When you find the word "КОМПАКТ" in a line of the entries, please copy the whole line.

> Excerpted records
◆ ◆ ◆

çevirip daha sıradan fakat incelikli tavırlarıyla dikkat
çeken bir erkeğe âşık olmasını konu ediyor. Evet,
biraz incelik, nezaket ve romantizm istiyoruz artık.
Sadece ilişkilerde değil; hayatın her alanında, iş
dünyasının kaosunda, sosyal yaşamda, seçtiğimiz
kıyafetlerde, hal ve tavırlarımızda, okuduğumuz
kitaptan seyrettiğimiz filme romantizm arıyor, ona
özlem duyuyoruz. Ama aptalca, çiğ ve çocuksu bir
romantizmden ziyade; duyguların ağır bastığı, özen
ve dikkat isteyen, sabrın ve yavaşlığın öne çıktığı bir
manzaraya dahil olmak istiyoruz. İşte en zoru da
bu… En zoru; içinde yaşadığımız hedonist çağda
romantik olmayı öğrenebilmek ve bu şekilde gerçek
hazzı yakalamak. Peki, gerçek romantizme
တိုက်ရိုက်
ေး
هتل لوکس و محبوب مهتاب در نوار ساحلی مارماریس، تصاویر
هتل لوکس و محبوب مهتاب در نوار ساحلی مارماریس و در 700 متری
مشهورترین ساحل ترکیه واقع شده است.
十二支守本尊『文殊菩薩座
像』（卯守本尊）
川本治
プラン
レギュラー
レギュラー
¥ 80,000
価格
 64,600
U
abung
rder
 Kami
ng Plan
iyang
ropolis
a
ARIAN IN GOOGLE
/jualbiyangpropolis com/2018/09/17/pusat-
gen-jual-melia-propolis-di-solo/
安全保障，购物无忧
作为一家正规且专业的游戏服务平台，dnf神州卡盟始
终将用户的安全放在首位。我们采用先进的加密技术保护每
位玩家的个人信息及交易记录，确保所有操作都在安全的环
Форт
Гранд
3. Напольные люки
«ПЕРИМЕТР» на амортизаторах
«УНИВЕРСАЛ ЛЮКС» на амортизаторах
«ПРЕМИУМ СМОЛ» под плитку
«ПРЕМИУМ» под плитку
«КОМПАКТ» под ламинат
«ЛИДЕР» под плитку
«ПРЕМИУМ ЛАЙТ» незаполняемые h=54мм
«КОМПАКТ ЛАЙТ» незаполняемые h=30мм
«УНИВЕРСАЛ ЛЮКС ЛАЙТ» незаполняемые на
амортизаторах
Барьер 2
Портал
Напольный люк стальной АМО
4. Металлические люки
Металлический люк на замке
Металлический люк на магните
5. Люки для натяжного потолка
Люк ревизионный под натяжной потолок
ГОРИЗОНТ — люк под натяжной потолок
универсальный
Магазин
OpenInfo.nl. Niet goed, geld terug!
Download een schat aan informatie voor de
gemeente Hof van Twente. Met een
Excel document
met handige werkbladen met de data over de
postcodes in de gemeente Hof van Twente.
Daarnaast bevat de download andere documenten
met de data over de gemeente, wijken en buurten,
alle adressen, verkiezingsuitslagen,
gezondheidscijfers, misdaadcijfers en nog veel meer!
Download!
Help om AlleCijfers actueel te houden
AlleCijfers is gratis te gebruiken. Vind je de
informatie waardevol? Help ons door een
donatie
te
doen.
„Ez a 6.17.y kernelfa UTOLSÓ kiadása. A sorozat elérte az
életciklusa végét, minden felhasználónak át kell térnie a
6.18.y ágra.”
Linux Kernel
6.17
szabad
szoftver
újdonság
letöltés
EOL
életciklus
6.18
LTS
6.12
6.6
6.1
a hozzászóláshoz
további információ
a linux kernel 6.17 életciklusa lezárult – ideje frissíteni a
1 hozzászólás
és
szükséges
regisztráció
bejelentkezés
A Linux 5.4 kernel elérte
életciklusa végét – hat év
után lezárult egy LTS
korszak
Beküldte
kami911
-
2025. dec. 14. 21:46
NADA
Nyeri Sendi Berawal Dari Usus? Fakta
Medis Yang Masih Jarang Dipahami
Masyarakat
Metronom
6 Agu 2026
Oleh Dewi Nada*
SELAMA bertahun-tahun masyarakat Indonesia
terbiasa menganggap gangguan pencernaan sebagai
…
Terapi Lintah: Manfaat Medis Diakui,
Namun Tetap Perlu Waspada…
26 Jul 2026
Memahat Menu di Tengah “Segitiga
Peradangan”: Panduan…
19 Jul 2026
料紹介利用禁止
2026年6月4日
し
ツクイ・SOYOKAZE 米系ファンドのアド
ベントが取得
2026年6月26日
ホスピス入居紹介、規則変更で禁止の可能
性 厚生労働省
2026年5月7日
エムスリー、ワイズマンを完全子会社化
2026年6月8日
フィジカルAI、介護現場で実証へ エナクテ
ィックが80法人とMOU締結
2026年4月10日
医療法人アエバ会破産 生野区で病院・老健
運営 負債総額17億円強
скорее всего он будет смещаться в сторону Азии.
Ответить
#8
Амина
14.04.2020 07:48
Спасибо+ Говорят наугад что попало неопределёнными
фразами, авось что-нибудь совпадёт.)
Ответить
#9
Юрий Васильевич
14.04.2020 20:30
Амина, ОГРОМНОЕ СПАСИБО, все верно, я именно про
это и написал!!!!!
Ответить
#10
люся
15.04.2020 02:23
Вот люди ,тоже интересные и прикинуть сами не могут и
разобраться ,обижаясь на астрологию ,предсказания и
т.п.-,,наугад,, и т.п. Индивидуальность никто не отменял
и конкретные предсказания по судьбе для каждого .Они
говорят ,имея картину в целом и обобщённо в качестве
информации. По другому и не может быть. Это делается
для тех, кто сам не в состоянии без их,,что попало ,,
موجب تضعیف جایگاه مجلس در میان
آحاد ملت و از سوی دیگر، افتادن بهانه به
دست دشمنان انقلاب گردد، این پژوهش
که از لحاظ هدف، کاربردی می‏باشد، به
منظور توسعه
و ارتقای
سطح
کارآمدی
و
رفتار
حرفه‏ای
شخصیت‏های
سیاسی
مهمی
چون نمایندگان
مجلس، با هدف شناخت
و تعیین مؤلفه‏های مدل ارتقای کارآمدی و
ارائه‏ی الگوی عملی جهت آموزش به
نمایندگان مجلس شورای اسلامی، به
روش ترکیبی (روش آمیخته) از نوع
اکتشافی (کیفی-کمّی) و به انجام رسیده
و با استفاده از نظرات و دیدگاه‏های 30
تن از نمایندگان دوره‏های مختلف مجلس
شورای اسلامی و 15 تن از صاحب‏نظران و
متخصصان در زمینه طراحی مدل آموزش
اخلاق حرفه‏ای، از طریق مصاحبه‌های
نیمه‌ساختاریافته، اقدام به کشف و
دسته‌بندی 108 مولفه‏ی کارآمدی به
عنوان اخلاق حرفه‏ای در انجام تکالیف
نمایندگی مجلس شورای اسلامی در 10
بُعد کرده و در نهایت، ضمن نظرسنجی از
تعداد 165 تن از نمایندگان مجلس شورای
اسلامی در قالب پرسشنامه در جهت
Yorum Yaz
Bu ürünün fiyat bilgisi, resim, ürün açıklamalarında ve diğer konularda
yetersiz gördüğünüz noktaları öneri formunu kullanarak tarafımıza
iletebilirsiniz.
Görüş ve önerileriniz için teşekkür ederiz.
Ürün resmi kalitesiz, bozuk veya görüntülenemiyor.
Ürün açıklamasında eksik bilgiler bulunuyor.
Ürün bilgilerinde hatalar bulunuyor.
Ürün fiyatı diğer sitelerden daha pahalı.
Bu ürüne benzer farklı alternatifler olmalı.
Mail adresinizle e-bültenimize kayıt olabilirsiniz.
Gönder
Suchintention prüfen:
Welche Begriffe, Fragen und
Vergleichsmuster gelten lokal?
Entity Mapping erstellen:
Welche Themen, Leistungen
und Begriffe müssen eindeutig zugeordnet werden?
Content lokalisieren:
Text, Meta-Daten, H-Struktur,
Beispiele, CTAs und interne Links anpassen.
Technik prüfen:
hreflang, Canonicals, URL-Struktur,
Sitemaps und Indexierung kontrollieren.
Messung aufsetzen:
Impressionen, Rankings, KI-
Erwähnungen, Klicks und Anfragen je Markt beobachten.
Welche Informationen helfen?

◆ ◆ ◆

> Solution
«КОМПАКТ» под ламинат
«КОМПАКТ ЛАЙТ» незаполняемые h=30мм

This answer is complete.